While CH mutation carriers exhibited a greater burden of subclinical atherosclerosis, no significant cross-sectional association was observed after adjusting for traditional cardiovascular risk factors. Nonetheless, CH was independently associated with a 1.5-fold higher risk of developing de novo femoral atherosclerosis, particularly among participants with larger mutant clones.

The study also found that the presence or extent of subclinical atherosclerosis at baseline did not influence the expansion rates of CH mutations over time. 

Conclusions

To summarize, recent research has highlighted CH as a potential driver of both blood cancer and nonhematological conditions, particularly atherosclerotic CVD. However, debates persist about whether CH is a causal factor or merely a marker of shared pathophysiological traits.

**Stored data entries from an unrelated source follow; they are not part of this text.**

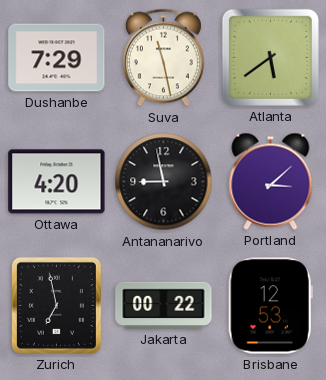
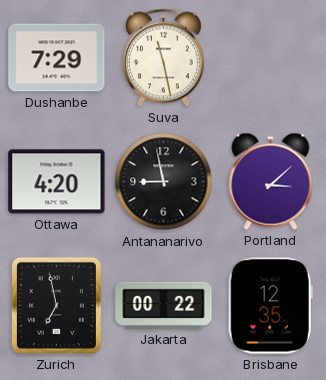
Atlanta: 5:39 -> none
Brisbane: 12:53 -> 12:35
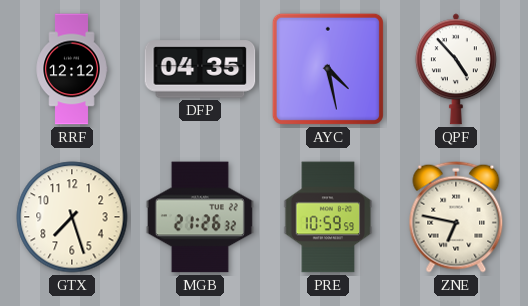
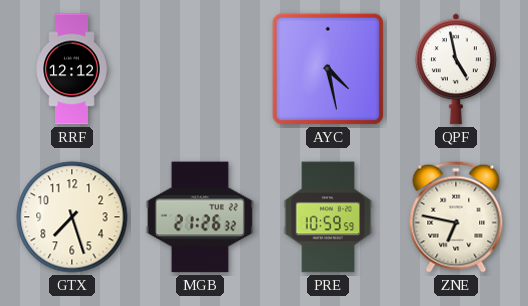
DFP: 04:35 -> none
QPF: 4:53 -> 4:58
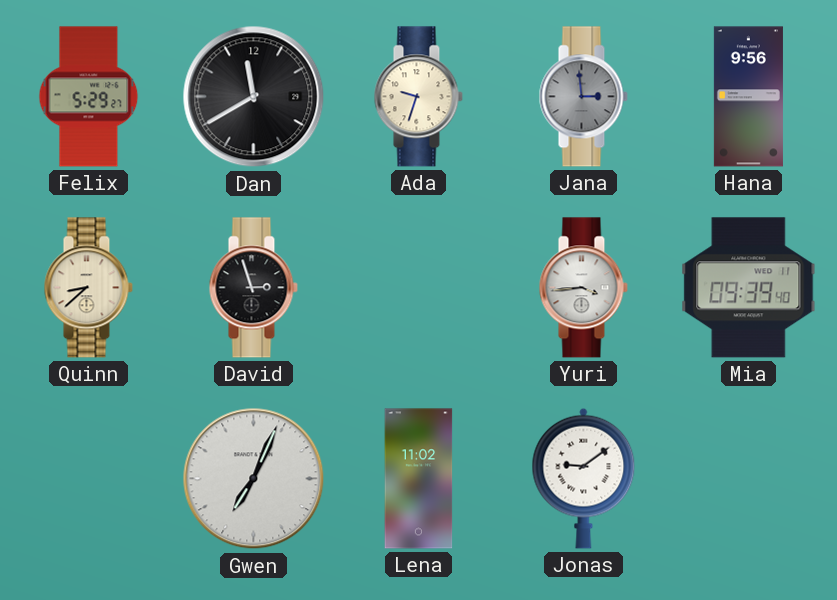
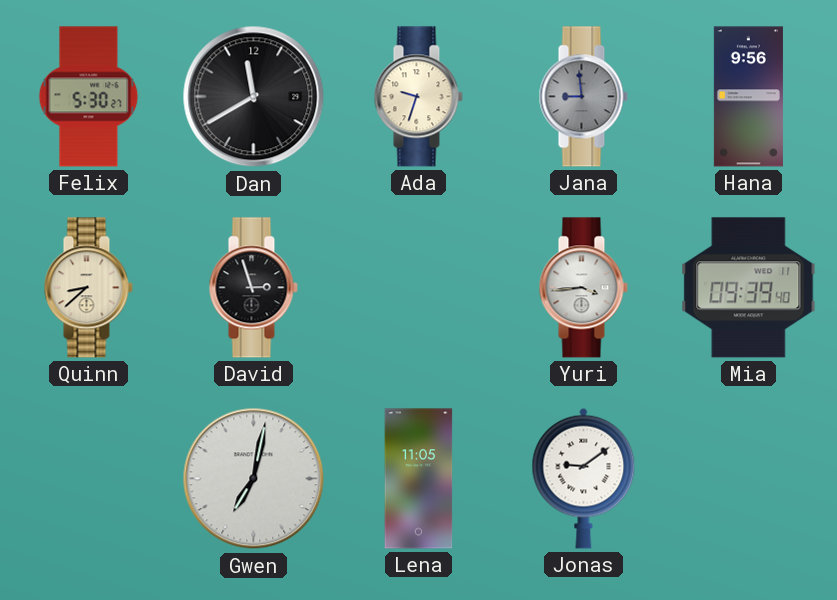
Felix: 5:29 -> 5:30
Jana: 2:59 -> 8:59
Gwen: 7:04 -> 7:02
Lena: 11:02 -> 11:05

This study’s findings contribute to this debate by suggesting that CH mutations unidirectionally increase the risk of developing femoral atherosclerosis, independent of other cardiovascular risk factors. The relationship between CH and atherosclerosis, in particular, remains uncertain, complicating the development of targeted prevention strategies for CVD in CH carriers.

Further research, particularly into the role of specific mutations like DNMT3A and TET2 and how traditional cardiovascular risk factors may interact with CH, is needed to clarify these dynamics and inform future clinical interventions.